● INFORMATION SUPPLIED:
BEGIN

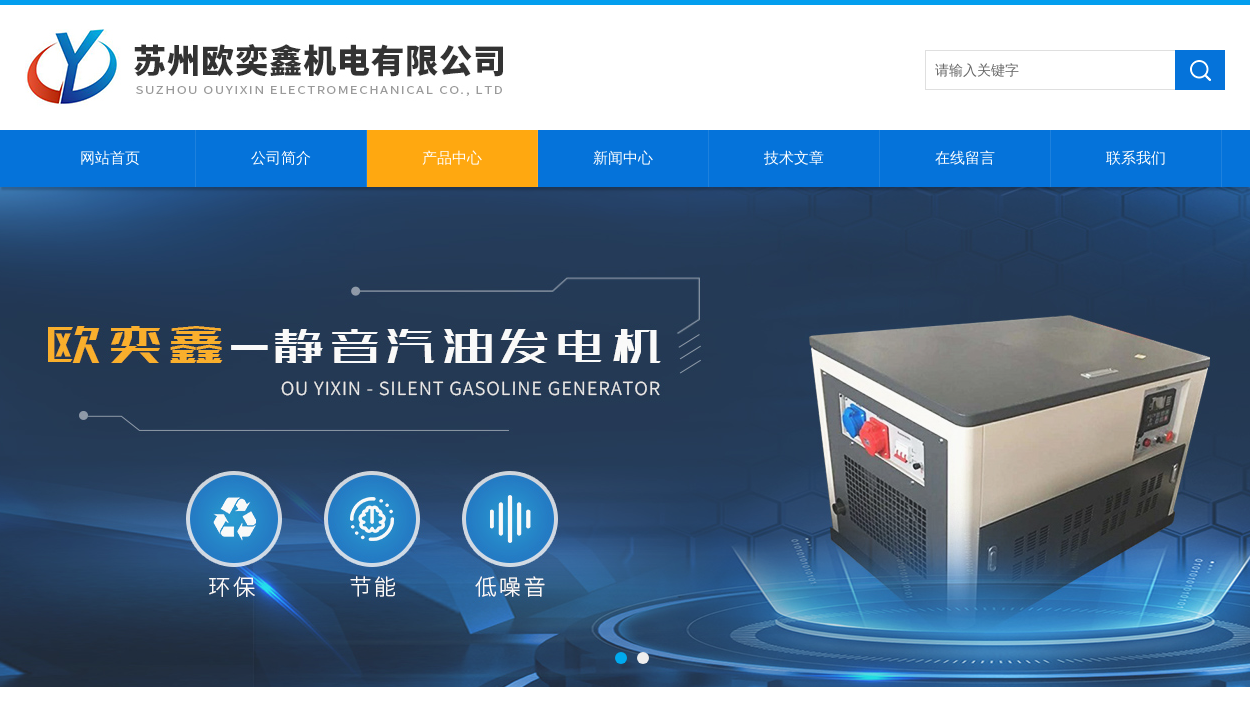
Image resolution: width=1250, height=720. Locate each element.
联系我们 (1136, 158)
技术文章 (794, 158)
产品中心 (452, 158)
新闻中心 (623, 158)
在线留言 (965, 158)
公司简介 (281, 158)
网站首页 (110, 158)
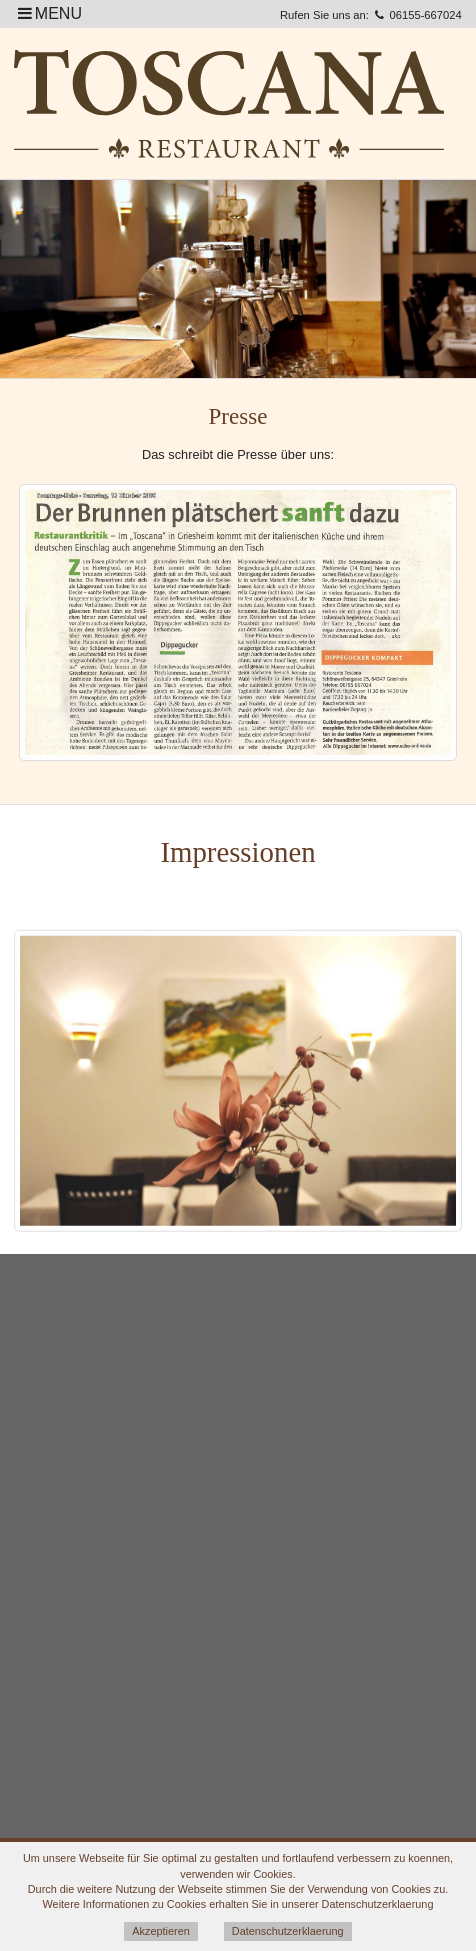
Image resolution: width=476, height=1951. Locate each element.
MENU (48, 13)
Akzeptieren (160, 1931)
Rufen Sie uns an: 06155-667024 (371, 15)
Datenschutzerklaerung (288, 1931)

END
BEGIN

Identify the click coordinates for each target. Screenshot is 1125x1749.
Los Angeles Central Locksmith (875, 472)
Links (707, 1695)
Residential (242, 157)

END
BEGIN

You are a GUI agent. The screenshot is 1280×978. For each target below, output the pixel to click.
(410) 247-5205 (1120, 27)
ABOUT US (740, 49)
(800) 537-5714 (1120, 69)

END

● WHAT NEEDS TO BE DONE:
Proceeding from the line containing "Akzeptieren (160, 1931)" through the line containing "Datenschutzerklaerung (288, 1931)", transcribe the lines above exactly, both end lines included.

● WRITTEN RESPONSE:
Akzeptieren (160, 1931)
Rufen Sie uns an: 06155-667024 (371, 15)
Datenschutzerklaerung (288, 1931)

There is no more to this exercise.